Here, we added the SiO₂ nanoparticles to improve the thermal and electrochemical stability. Fig. 3a shows the TEM images of the SiO₂ nanoparticles, which have an average particle size of 40 nm. For the NX-S samples, the SiO₂ nanoparticles, polyetheramine and phenolic epoxy resin were as well-mixed and then cross-linked at high temperature. This ensured that all components were well-dispersed in the membrane, including up to 20% SiO₂ nanoparticle addition, as shown in Fig. 3b. The images presented in Fig. 4 display the SEM images for the cross-sections of NX and all varieties of the NX-S membranes. It can be seen that the surfaces of all the NX-S membranes are nonporous, which is a highly desirable characteristic since electrolyte retention is crucial to the safety of LIBs. In comparison, the surface of the commercial separator has a pore diameter ranging from 50 to 200 nm.²⁴ This property results in a comparable electrolyte uptake as the commercial separator (200 wt%), moreover, the uptake amount of the NX, NX-2S, NX-5S, NX-10S, NX-15S and NX-20S membranes can respectively reach 180, 145, 144, 148, 142 and 144 wt%, respectively. Furthermore, the SiO₂ nanoparticles were well-dispersed without agglomeration in all of the NX-S membranes.

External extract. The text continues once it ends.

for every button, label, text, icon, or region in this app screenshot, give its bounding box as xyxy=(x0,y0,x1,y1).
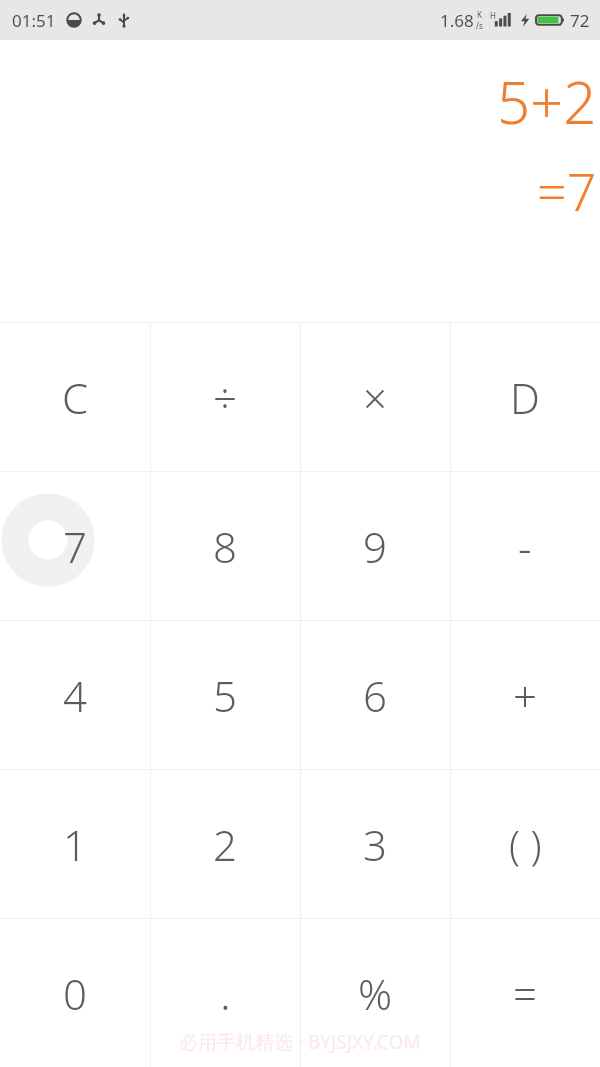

Fig. 3 (a) TEM and (b) SEM images of the SiO₂ nanoparticles and (c) photograph of the NX-20S membrane.

Fig. 4 SEM images of the cross-sections of the NX and NX-S membranes.

3.3 Thermal and electrochemical stability of the membranes, and compatibility between the NX-S membranes and electrode

Thermal stability is a critical property for electrolytes comprising polymers and lithium salts for application in LIBs. After adding the SiO₂ nanoparticles in the cross-linked polyetheramine and phenolic epoxy resin, the TGA curves in Fig. 5 show that the as-prepared NX, NX-2S, NX-5S, NX-10S, NX-15S and NX-20S membranes had a 5 wt% loss at 366, 379, 391, 397, 401 and 404 °C, respectively. Thus, it appears that incorporating SiO₂ nanoparticles into the cross-linked polymer network leads to an electrolyte with higher thermal stability. Moreover, the process of preparing the NX-S membranes is very simple and low cost.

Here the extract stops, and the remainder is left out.